Это не предательство национального доверия — повторить то, что все говорят относительно нынешнего всплеска моды, что это радостное соблюдение вкуса короля; тем более жадное из-за его долгого подавления во время правления покойной королевы и тем более тревожное из-за патетического опасения, вдохновленного хорошо известным серьезным темпераментом наследника престола. Без сомнения, радостный отскок от депрессии англо-бурской войны также все еще ощущается; но по какой бы причине лондонская жизнь ни была веселой и радостной, она, безусловно, делает свое сено, пока светит солнце, и она смешивает столько маков и маргариток с урожаем, сколько возможно, против времени, когда только трава может быть приемлемой. Другими словами, преобладающая страсть к красивой одежде в массах, а также в классах — это вдохновение двора, в то время как выраженные свободные личные предпочтения — это, вероятно, эффект того сильного, того упрямого инстинкта быть похожим на самого себя, независимо от того, похож ли ты на других или нет, который всегда формировал прецедент и традицию к индивидуальному удобству у англичан. Нельзя было бы сказать, что сюртук из блестящей черной альпаки — это как раз одежда для высокого джентльмена средних лет в шелковой шляпе и других щепетильных назначениях; но когда он появился в нем в один жаркий воскресный день в том освященном закрытом пространстве Гайд-парка и был встречен самой внутренней цветочной группой великолепного партера, нужно было признать силу логики в этом. Если сюртук был правильной вещью для случая в целом, то самая легкая и прохладная ткань была вещью для того случая в частности. Так носитель рассуждал в возвышенной уверенности в себе, и так, вероятно, другие рассуждали в интеллектуальном согласии.

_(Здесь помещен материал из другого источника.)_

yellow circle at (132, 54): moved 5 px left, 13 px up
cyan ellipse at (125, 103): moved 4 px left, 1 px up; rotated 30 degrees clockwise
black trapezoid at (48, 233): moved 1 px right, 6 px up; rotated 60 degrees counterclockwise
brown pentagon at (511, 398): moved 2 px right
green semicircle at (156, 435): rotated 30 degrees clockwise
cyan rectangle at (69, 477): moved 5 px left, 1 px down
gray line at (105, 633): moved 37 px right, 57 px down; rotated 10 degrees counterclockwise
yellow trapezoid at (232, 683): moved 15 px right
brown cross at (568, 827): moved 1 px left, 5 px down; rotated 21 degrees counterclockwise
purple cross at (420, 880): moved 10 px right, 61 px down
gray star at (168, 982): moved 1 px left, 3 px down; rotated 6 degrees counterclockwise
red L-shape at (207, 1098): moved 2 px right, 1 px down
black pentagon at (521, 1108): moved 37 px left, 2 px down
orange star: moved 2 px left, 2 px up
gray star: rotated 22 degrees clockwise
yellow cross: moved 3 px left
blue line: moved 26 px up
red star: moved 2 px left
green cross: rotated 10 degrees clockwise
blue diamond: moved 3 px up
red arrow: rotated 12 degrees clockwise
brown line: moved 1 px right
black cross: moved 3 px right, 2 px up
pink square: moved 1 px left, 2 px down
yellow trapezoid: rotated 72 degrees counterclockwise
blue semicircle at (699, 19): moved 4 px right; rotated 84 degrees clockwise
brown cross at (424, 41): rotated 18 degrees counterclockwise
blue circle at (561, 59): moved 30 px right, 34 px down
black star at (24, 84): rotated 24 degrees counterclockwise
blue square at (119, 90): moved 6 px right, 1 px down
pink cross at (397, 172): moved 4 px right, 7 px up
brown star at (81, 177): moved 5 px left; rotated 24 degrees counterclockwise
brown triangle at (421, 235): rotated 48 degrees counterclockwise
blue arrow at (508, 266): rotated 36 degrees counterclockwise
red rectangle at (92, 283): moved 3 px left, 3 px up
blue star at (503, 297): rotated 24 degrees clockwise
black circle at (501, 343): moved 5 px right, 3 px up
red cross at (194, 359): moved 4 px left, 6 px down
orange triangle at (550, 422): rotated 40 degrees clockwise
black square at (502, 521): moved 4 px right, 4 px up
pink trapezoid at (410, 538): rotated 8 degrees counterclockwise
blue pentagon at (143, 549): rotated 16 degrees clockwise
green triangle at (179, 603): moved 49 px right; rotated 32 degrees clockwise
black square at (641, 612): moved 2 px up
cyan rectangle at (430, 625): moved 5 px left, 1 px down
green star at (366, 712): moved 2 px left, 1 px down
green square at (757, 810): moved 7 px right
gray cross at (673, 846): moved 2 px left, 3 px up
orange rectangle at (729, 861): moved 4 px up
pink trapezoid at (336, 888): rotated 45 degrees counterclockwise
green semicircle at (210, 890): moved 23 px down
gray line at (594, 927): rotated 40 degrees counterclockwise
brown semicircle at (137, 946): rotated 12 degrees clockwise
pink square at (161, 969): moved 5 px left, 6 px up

Каким именно качеством он обладал, нельзя было угадать на расстоянии, и он должен оставаться частью огромного вопроса, который Лондон продолжает для исследователя до последнего; но можно с уверенностью сказать, что он выглядел выдающимся. Вне сезона лондонский тип мужчины выглядел невыдающимся, но когда сезон начал переделывать Лондон, мостовая Пикадилли проросла расой гигантов, которые были как деревья, ходящие. Они были в основном молодыми гигантами, которые имели большую красоту цвета лица, конечно, и такую же большую красоту черт. Они были, несомненно, результатом естественного отбора, которому деньги на покупку идеальных условий способствовали так же, как время, необходимое для выращивания типа. В основном их лица были нежными и добрыми, и только время от времени жесткими или жестокими; но не нужно быть особенно враждебным к английской классификации нашего вида, чтобы почувствовать, что они стоили больше, чем они стоили. Самый красивый мужчина, которого я видел, с самым идеально патрицианским профилем (если мы представим что-то деликатно орлиное как особенно патрицианское), был грум, который сидел на своей лошади рядом с Роттен-Роу, ожидая, пока его хозяин придет командовать услугами обоих. У него тоже был вид долгого происхождения, но если нельзя было сказать, что он стоил нации слишком много времени и денег, можно было все же предположить, что он стоил кому-то слишком много чего-то лучшего.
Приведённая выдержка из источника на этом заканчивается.